Marcus theory
The Marcus theory (named after Rudolph Arthur Marcus ) occurs in redox reactions without bond formation or bond breaking in the place of the Eyring theory. Both theories lead to rate equations of the same exponential form. However, whereas the binding changes of the reactants are determinative in the Eyring theory during the reaction, the solvent ( outer sphere ) plays the central role in these redox reactions ( Einelektronenaustauschreaktionen ). The Marcus theory shows this and allows the calculation of the Gibbs free energy of activation of the polarization properties of the solvent, the size and spacing of the reactants in the electron transfer and the free enthalpy of the redox reaction.
Hinführung
Chemical reactions result in changes to material. They may e.g. lead to the substitution of a group in the molecule or a ligand in the complex, the elimination of a molecule or part of a ligand or to a rearrangement. However, it can also just change the charge state of the reactants, and these redox reactions appear to be particularly simple in inorganic chemistry with ions and complexes. To observe such reactions in ions of the transition metals are often of color changes, but also organic molecules may become discolored in electron uptake and release as the herbicide paraquat (1,1 ' -dimethyl-4, 4' -bipyridinium ), the blue for the absorption of electrons will. Hence the alternative name comes methyl viologen. For a type of redox reactions without structural changes Marcus has developed his theory. For the mathematical reasoning, the original papers should be consulted.
In a redox reaction, one partner acts as an electron donor D, A. The partners can react other than an electron, it must diffuse together. Means that they form the so-called Precusorkomplex, usually a kinetic unstable solvated collision complex, which passes through the electron transfer in a Successorkomplex which diffuses his hand apart. For the single-electron transfer, this yields the equation
(D and A can even carry loads ).
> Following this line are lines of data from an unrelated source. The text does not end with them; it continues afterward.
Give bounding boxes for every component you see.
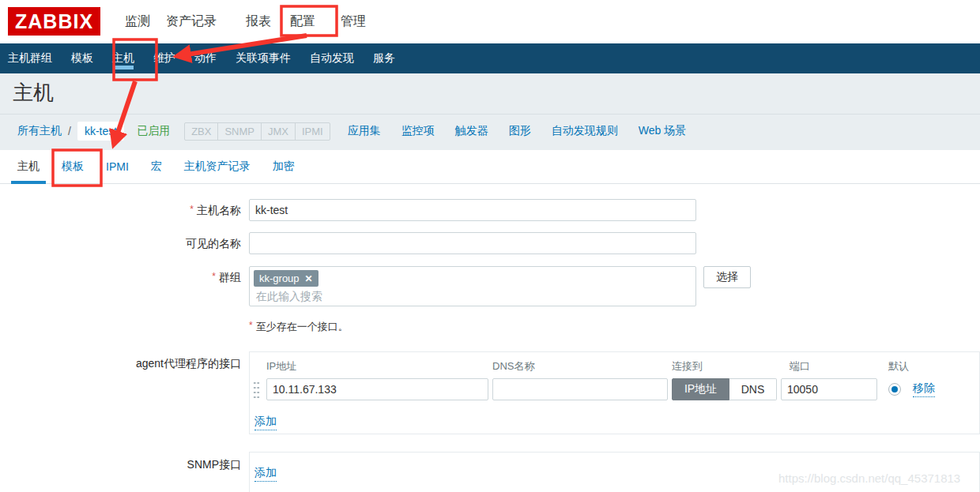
host-name-label: *主机名称: [0, 204, 241, 218]
tab-ipmi[interactable]: IPMI: [106, 150, 129, 183]
badge-jmx: JMX: [261, 123, 295, 140]
sub-nav: 主机群组 模板 主机 维护 动作 关联项事件 自动发现 服务: [0, 43, 980, 73]
tab-bar: 主机 模板 IPMI 宏 主机资产记录 加密: [0, 150, 980, 184]
link-items[interactable]: 监控项: [401, 124, 435, 138]
badge-ipmi: IPMI: [295, 123, 330, 140]
link-discovery-rules[interactable]: 自动发现规则: [552, 124, 618, 138]
interface-port-input[interactable]: [781, 378, 877, 400]
required-mark: *: [190, 204, 194, 215]
group-chip: kk-group ✕: [254, 270, 318, 287]
tab-macros[interactable]: 宏: [151, 150, 162, 183]
subnav-discovery[interactable]: 自动发现: [310, 43, 354, 73]
zabbix-logo[interactable]: ZABBIX: [8, 7, 100, 36]
subnav-event-correlation[interactable]: 关联项事件: [236, 43, 291, 73]
top-menu-inventory[interactable]: 资产记录: [166, 13, 217, 30]
interface-required-hint: *至少存在一个接口。: [249, 320, 349, 334]
column-connect-to: 连接到: [672, 359, 703, 374]
interface-ip-input[interactable]: [266, 378, 488, 400]
host-status-enabled: 已启用: [137, 124, 170, 138]
availability-badges: ZBX SNMP JMX IPMI: [184, 122, 330, 141]
subnav-actions[interactable]: 动作: [194, 43, 217, 73]
agent-interface-label: agent代理程序的接口: [0, 357, 241, 371]
tab-encryption[interactable]: 加密: [273, 150, 295, 183]
interface-remove-link[interactable]: 移除: [913, 381, 935, 397]
breadcrumb-all-hosts-link[interactable]: 所有主机: [17, 124, 62, 138]
top-bar: ZABBIX 监测 资产记录 报表 配置 管理: [0, 0, 980, 43]
required-mark: *: [249, 320, 253, 331]
subnav-templates[interactable]: 模板: [71, 43, 93, 73]
top-menu-administration[interactable]: 管理: [341, 13, 366, 30]
visible-name-label: 可见的名称: [0, 237, 241, 251]
column-default: 默认: [888, 359, 909, 374]
tab-templates[interactable]: 模板: [62, 150, 84, 183]
column-port: 端口: [790, 359, 810, 374]
badge-zbx: ZBX: [185, 123, 217, 140]
column-dns: DNS名称: [492, 359, 534, 374]
csdn-watermark: https://blog.csdn.net/qq_45371813: [778, 471, 960, 485]
tab-host-inventory[interactable]: 主机资产记录: [184, 150, 251, 183]
host-name-input[interactable]: [249, 199, 696, 221]
tab-host[interactable]: 主机: [17, 150, 40, 183]
column-ip: IP地址: [266, 359, 296, 374]
subnav-hosts[interactable]: 主机: [112, 43, 134, 73]
subnav-host-groups[interactable]: 主机群组: [8, 43, 52, 73]
link-graphs[interactable]: 图形: [509, 124, 531, 138]
breadcrumb: 所有主机 / kk-test 已启用 ZBX SNMP JMX IPMI 应用集…: [17, 122, 686, 141]
snmp-interface-add-link[interactable]: 添加: [254, 466, 277, 482]
breadcrumb-host-link[interactable]: kk-test: [77, 122, 124, 141]
agent-interface-add-link[interactable]: 添加: [254, 415, 277, 430]
required-mark: *: [212, 271, 216, 282]
breadcrumb-separator: /: [68, 125, 71, 137]
group-chip-label: kk-group: [259, 272, 300, 284]
top-menu-reports[interactable]: 报表: [246, 13, 271, 30]
interface-dns-input[interactable]: [492, 378, 668, 400]
link-web-scenarios[interactable]: Web 场景: [639, 124, 686, 138]
top-menu-configuration[interactable]: 配置: [290, 13, 315, 30]
host-form: *主机名称 可见的名称 *群组 kk-group ✕ 在此输入搜索 选择 *至少…: [0, 184, 980, 492]
top-menu-monitoring[interactable]: 监测: [125, 13, 150, 30]
group-select-button[interactable]: 选择: [703, 266, 751, 288]
link-triggers[interactable]: 触发器: [455, 124, 488, 138]
badge-snmp: SNMP: [217, 123, 261, 140]
title-zone: 主机 所有主机 / kk-test 已启用 ZBX SNMP JMX IPMI …: [0, 73, 980, 150]
subnav-services[interactable]: 服务: [373, 43, 395, 73]
default-interface-radio[interactable]: [888, 383, 901, 396]
breadcrumb-links: 应用集 监控项 触发器 图形 自动发现规则 Web 场景: [348, 124, 686, 138]
groups-multiselect[interactable]: kk-group ✕ 在此输入搜索: [249, 266, 696, 306]
link-applications[interactable]: 应用集: [348, 124, 381, 138]
visible-name-input[interactable]: [249, 232, 696, 254]
groups-label: *群组: [0, 271, 241, 285]
snmp-interface-label: SNMP接口: [0, 458, 241, 472]
title-divider: [0, 114, 980, 115]
groups-search-placeholder[interactable]: 在此输入搜索: [256, 290, 322, 304]
subnav-maintenance[interactable]: 维护: [153, 43, 175, 73]
page-title: 主机: [13, 79, 54, 107]
chip-remove-icon[interactable]: ✕: [305, 273, 313, 284]
connect-to-dns-toggle[interactable]: DNS: [729, 378, 777, 400]
interface-drag-handle[interactable]: [253, 381, 260, 400]
connect-to-ip-toggle[interactable]: IP地址: [672, 378, 729, 400]
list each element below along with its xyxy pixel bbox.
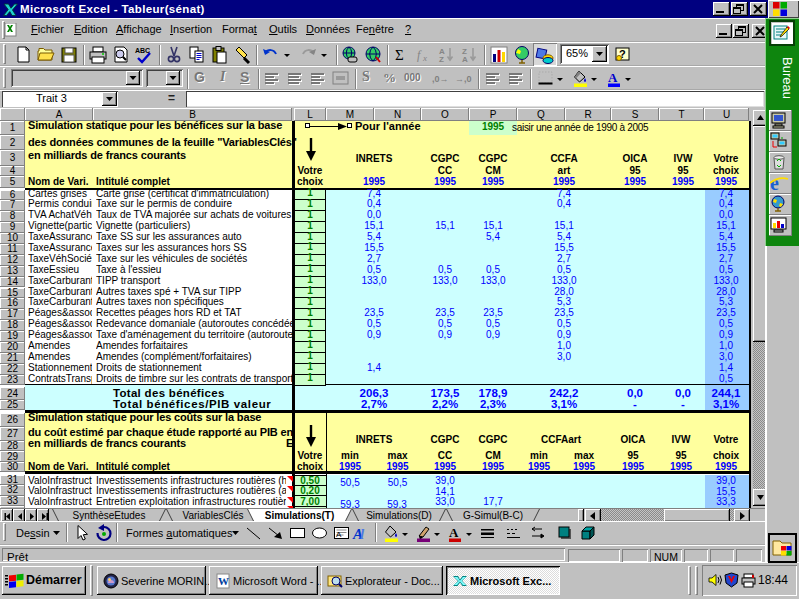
svg-text:A: A: [449, 525, 459, 540]
svg-text:A: A: [336, 530, 342, 539]
svg-text:→,0: →,0: [455, 74, 472, 84]
svg-text:ABC: ABC: [135, 47, 150, 54]
svg-text:Z: Z: [439, 55, 444, 64]
svg-text:,0→: ,0→: [432, 74, 449, 84]
svg-text:A: A: [608, 70, 618, 85]
svg-text:f: f: [417, 48, 422, 62]
svg-text:x: x: [422, 53, 427, 63]
svg-text:W: W: [218, 575, 229, 587]
svg-text:e: e: [770, 173, 779, 193]
svg-text:l: l: [360, 526, 365, 542]
svg-text:Σ: Σ: [395, 47, 404, 63]
svg-text:A: A: [462, 55, 468, 64]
Here, k12, k21 and k30 diffusion constants, k23 and k32 rate constants of activated partial reactions. The overall reaction may be controlled by diffusion, if the electron transfer is faster than the diffusion. Each shock leads to a reaction. If the reaction is activation- controlled be the one the association equilibrium, the electron transfer, the slower pace and the separation of the Sucessorkomplexes is the faster step.
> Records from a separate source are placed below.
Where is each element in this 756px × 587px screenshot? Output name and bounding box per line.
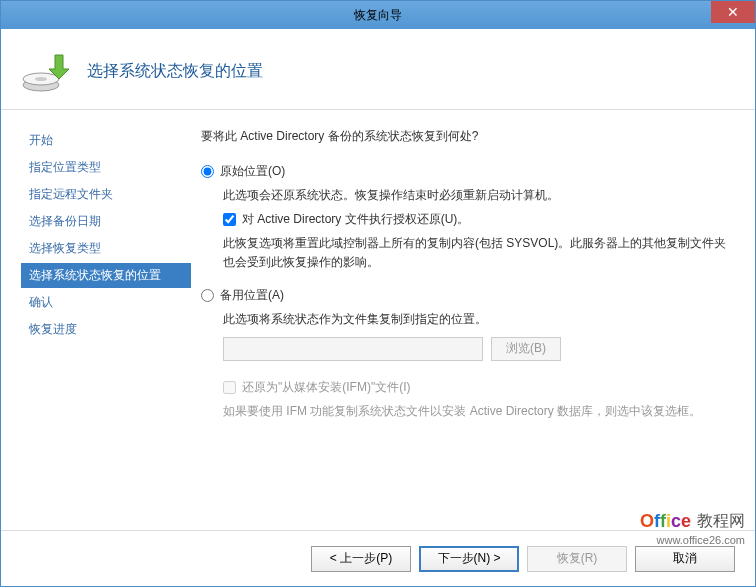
authoritative-restore-checkbox[interactable] [223,213,236,226]
sidebar-item-start[interactable]: 开始 [21,128,191,153]
titlebar: 恢复向导 ✕ [1,1,755,29]
sidebar-item-system-state-location[interactable]: 选择系统状态恢复的位置 [21,263,191,288]
alternate-location-desc: 此选项将系统状态作为文件集复制到指定的位置。 [223,310,731,329]
original-location-group: 原始位置(O) 此选项会还原系统状态。恢复操作结束时必须重新启动计算机。 对 A… [201,163,731,273]
wizard-body: 开始 指定位置类型 指定远程文件夹 选择备份日期 选择恢复类型 选择系统状态恢复… [1,110,755,530]
wizard-footer: < 上一步(P) 下一步(N) > 恢复(R) 取消 [1,530,755,586]
ifm-checkbox [223,381,236,394]
page-title: 选择系统状态恢复的位置 [87,61,263,82]
sidebar-item-recovery-type[interactable]: 选择恢复类型 [21,236,191,261]
original-location-radio[interactable] [201,165,214,178]
close-button[interactable]: ✕ [711,1,755,23]
window-title: 恢复向导 [354,7,402,24]
alternate-location-radio[interactable] [201,289,214,302]
alternate-path-input [223,337,483,361]
sidebar-item-confirm[interactable]: 确认 [21,290,191,315]
recover-button: 恢复(R) [527,546,627,572]
wizard-window: 恢复向导 ✕ 选择系统状态恢复的位置 开始 指定位置类型 指定远程文件夹 选择备 [0,0,756,587]
next-button[interactable]: 下一步(N) > [419,546,519,572]
alternate-location-label[interactable]: 备用位置(A) [220,287,284,304]
authoritative-restore-label[interactable]: 对 Active Directory 文件执行授权还原(U)。 [242,211,469,228]
sidebar-item-progress[interactable]: 恢复进度 [21,317,191,342]
sidebar-item-backup-date[interactable]: 选择备份日期 [21,209,191,234]
close-icon: ✕ [727,4,739,20]
wizard-header: 选择系统状态恢复的位置 [1,29,755,110]
original-location-label[interactable]: 原始位置(O) [220,163,285,180]
restore-icon [21,47,69,95]
svg-point-2 [35,77,47,81]
back-button[interactable]: < 上一步(P) [311,546,411,572]
alternate-location-group: 备用位置(A) 此选项将系统状态作为文件集复制到指定的位置。 浏览(B) 还原为… [201,287,731,421]
ifm-desc: 如果要使用 IFM 功能复制系统状态文件以安装 Active Directory… [223,402,731,421]
sidebar: 开始 指定位置类型 指定远程文件夹 选择备份日期 选择恢复类型 选择系统状态恢复… [1,110,191,530]
browse-button: 浏览(B) [491,337,561,361]
original-location-desc: 此选项会还原系统状态。恢复操作结束时必须重新启动计算机。 [223,186,731,205]
ifm-label: 还原为"从媒体安装(IFM)"文件(I) [242,379,411,396]
sidebar-item-remote-folder[interactable]: 指定远程文件夹 [21,182,191,207]
main-panel: 要将此 Active Directory 备份的系统状态恢复到何处? 原始位置(… [191,110,755,530]
sidebar-item-location-type[interactable]: 指定位置类型 [21,155,191,180]
cancel-button[interactable]: 取消 [635,546,735,572]
content-area: 选择系统状态恢复的位置 开始 指定位置类型 指定远程文件夹 选择备份日期 选择恢… [1,29,755,586]
prompt-text: 要将此 Active Directory 备份的系统状态恢复到何处? [201,128,731,145]
authoritative-restore-desc: 此恢复选项将重置此域控制器上所有的复制内容(包括 SYSVOL)。此服务器上的其… [223,234,731,272]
Redox reactions usually take place in polar solvents, donor and acceptor centers then wear a solvation shell, and even precursors and Sucessorkomplex are solvated. The inner molecules of the solvation shell, which are very tightly bound in complexes of the ligands are referred to as inner sphere. Redox reactions in which this sphere is involved, it is called " inner-sphere " reactions. The outer sphere consists of the free solvent molecules. In the " outer-sphere " reactions, the inner sphere does not change, it will be broken or formed any bonds.
R. A. Marcus has with the nature and size of the outdoor activation in redox reactions, accurate one-electron transfer reactions of the outer-sphere type, busy and recognized the central role of the solvent. He has published two works first. Their results are often referred to as Marcus theory, although Marcus's work go much further later.
The problem
In outer-sphere redox reactions no bonds are formed or broken. There is only one electron transfer ( ET). A simple example is the Fe2 / Fe3 redox reaction. In the self- exchange reaction in an aqueous solution, for example, contains both FeSO4 and Fe2 (SO4 ) 3, takes place in both directions with the same measurable gross rate is the thermodynamic free standard enthalpy of reaction ( ΔG0 ) is equal to zero.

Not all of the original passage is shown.